Why Lanette Suttles Will Never Pay More Than 25 Cents for Breakfast at Chick-fil-A

Inside Chick-fil-A

Lanette Suttles has a magic carpet that carries her back to a time when a steak-and-potato dinner cost 65 cents and coffee was only a nickel. How she got that magic carpet is both a love story and a testament to enduring friendships.

Suttles took an algebra class at Georgia State College in 1945, where she met the man she knew she would marry. He was tall, handsome and charming, and just so happened to be a professor. Sparks flew between the two of them when they bumped hands one day as she handed him a paper – soon after, they became smitten with each other. The professor, Bill, taught classes until 9 p.m., and for dinner one night, Lanette took him to a little restaurant owned by a friend she’d known since childhood, S. Truett Cathy.
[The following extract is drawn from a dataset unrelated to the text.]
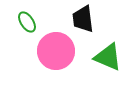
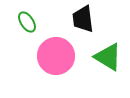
pink circle: moved 5 px down
green triangle: rotated 8 degrees clockwise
The restaurant was the Dwarf Grill, the predecessor of the Dwarf House and Chick-fil-A. That was their first date – and after five decades of marriage, they would have their last date there, too.

“The restaurant was the Dwarf Grill, the predecessor of the Dwarf House and Chick-fil-A. That was their first date – and after five decades of marriage, they would have their last date there, too.”
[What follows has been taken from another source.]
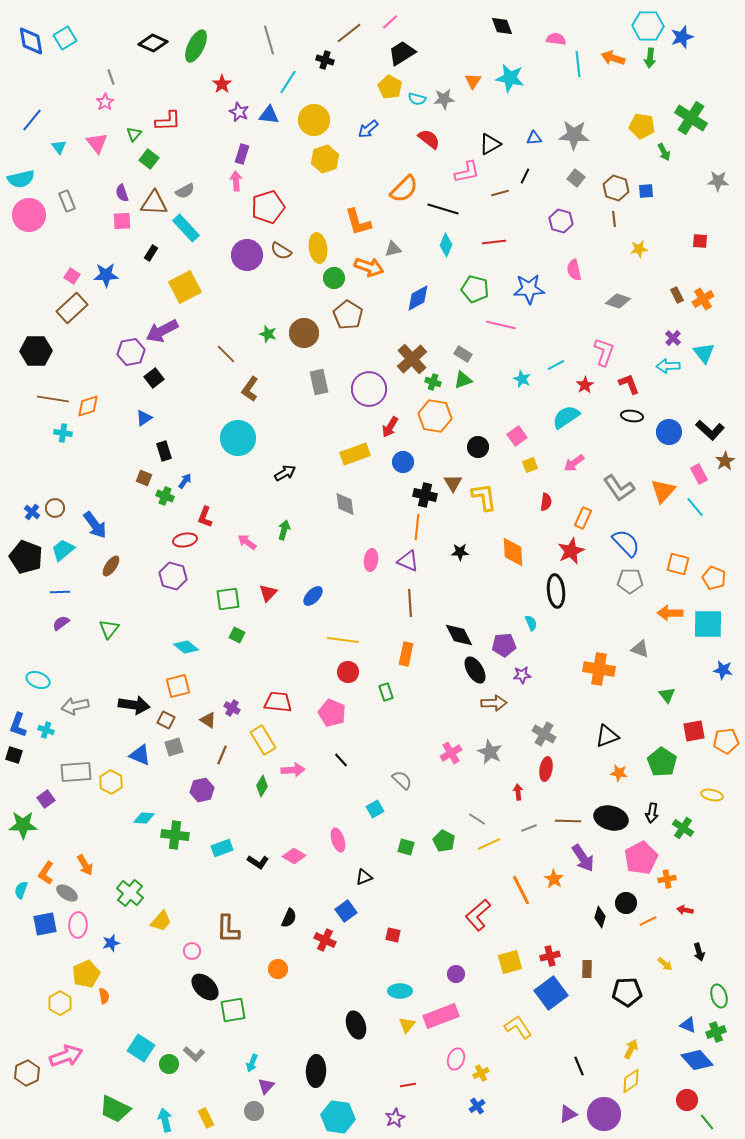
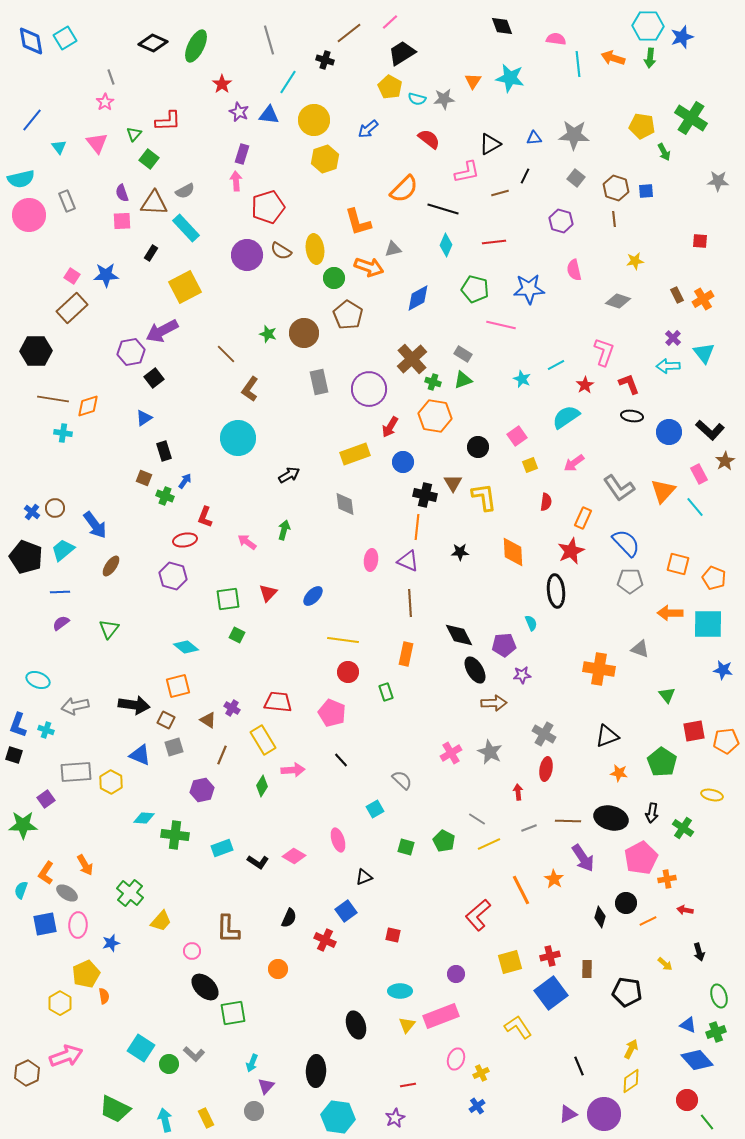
yellow ellipse at (318, 248): moved 3 px left, 1 px down
yellow star at (639, 249): moved 4 px left, 12 px down
black arrow at (285, 473): moved 4 px right, 2 px down
black pentagon at (627, 992): rotated 12 degrees clockwise
green square at (233, 1010): moved 3 px down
Bill and Lanette got married and became best friends with Truett Cathy and his wife, Jeanette, a couple who shared the same values and outlook on life, of serving others in their community. They ate together almost every week.

As Bill rose in academia, eventually becoming president of Georgia State University, he also served on the Board of Directors of Chick-fil-A’s Team Member Scholarship foundation, which has helped thousands of Chick-fil-A employees pay for their college educations. During the same time, Bill also served as the pastor of a country church for 49 years, where he and Lanette spent many days working the soil with the church congregation and leading Sunday services.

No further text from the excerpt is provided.